Le génie de Curry, c’est aussi d’avoir compris qu’un personnage peut être à la fois répulsif et magnétique. Frank-N-Furter, Pennywise, Darkness, Hexxus dans FernGully: The Last Rainforest (1992), Rooster dans Annie (1982) : tous ces rôles reposent sur la même alchimie. Il ne jouait pas seulement la menace, il y ajoutait une pulsation de plaisir. Le spectateur sentait que l’acteur s’amusait, et cette joie de jeu contaminait tout le reste. Même quand il incarnait le danger, il y avait chez lui une jubilation presque insolente.

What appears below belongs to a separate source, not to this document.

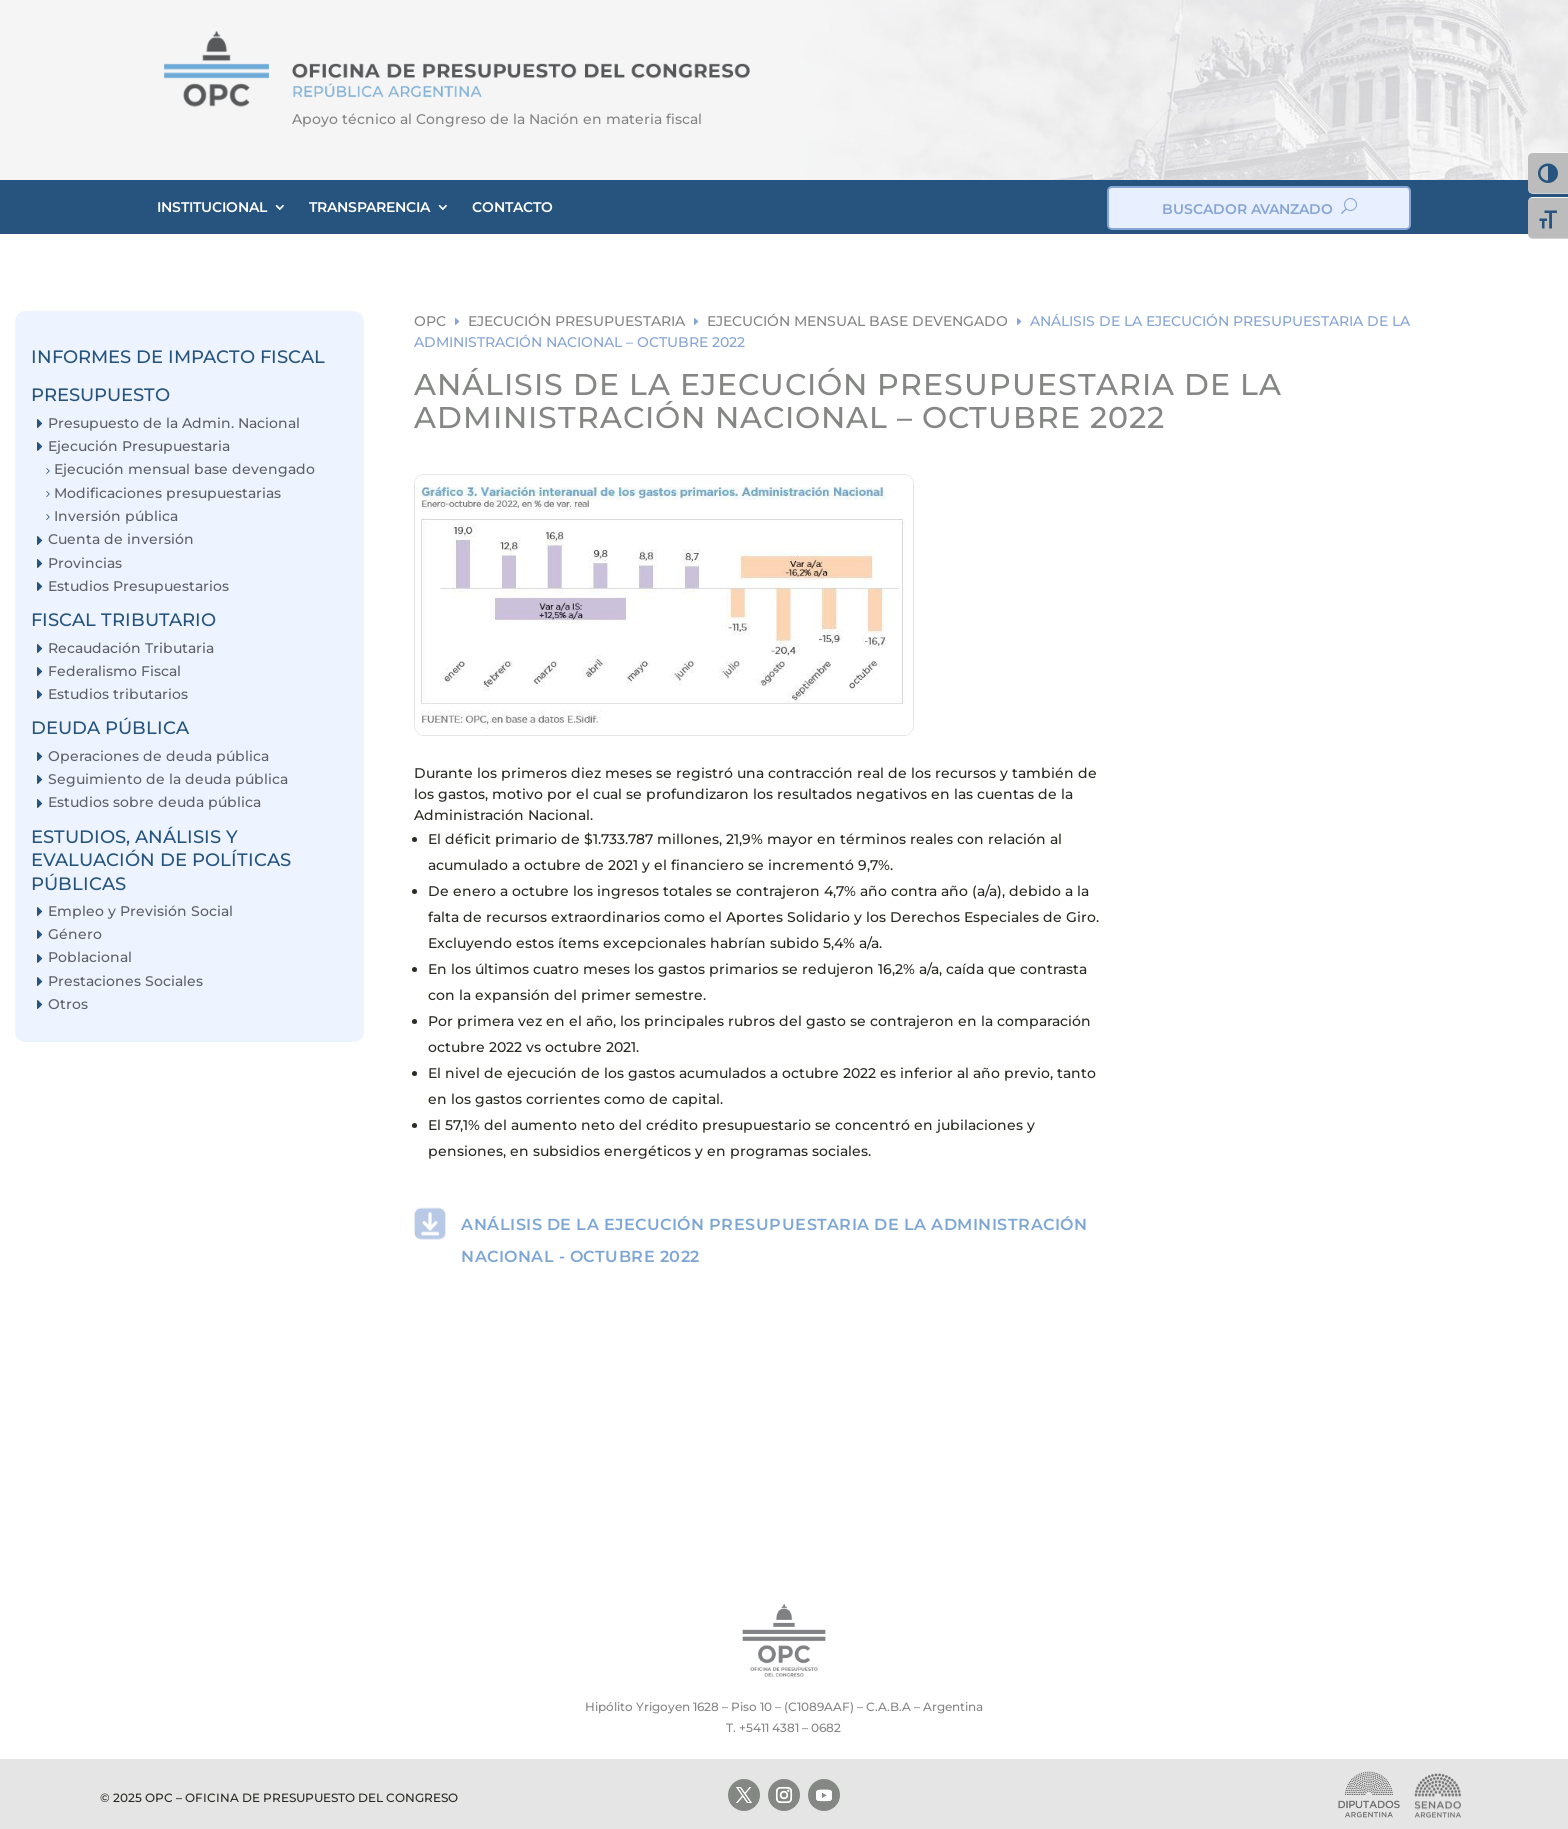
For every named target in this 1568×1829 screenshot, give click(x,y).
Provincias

C’est là que Curry devient plus qu’un interprète : il devient une permission donnée au public.

Une permission de quoi ? De ne pas se faire tout petit. De ne pas confondre discrétion et élégance. De ne pas croire qu’il faut s’excuser d’être bizarre, flamboyant, bruyant, excessif. Le cinéma adore les métamorphoses, mais il adore encore plus les acteurs qui savent en faire un principe de vie. Curry appartenait à cette famille-là, celle des artistes qui ne cherchent pas à entrer dans le cadre : ils le déplacent. Et franchement, ça change tout. Il a prouvé qu’on pouvait être monstrueux sans être banal, théâtral sans être ridicule, et même adorable en étant complètement à côté de la plaque.

Un héritage qui ne rentre pas dans les cases

La vraie force de Tim Curry, c’est peut-être d’avoir traversé les générations sans jamais se dissoudre dans la nostalgie. Les enfants l’ont connu par le doublage et la télévision, les cinéphiles par The Rocky Horror Picture Show, les amateurs de fantastique par It, les autres par ce visage impossible à oublier. Ce croisement des publics dit quelque chose de rare : Curry n’était pas seulement un acteur culte, il était un point de passage. On entrait par une porte, on en ressortait avec l’impression d’avoir rencontré une espèce de phénomène. Et les phénomènes, au cinéma, ça ne s’oublie pas.

Il y a, dans sa filmographie, une leçon que l’industrie ferait bien de ne pas enterrer trop vite sous les algorithmes et les franchises calibrées : le public aime les personnalités qui débordent. Pas toujours, pas partout, mais assez pour qu’un acteur comme Curry devienne inusable. Il n’avait pas besoin d’être rassurant. Il avait besoin d’être inimitable. Et c’est précisément parce qu’il n’a jamais cherché à rentrer dans le rang qu’il a fini par devenir une référence absolue. Une drôle de morale, oui. Mais à Hollywood, les morales les plus utiles sont souvent les plus tordues.

Alors on peut bien se demander qui, aujourd’hui, ose encore jouer avec cette ampleur-là sans se faire raboter par le système. Pas grand monde, soyons honnêtes. Tim Curry, lui, avait compris le truc depuis longtemps : on ne gagne pas toujours en devenant plus petit. Parfois, il faut juste accepter d’être immense. Et laisser le reste du monde s’adapter.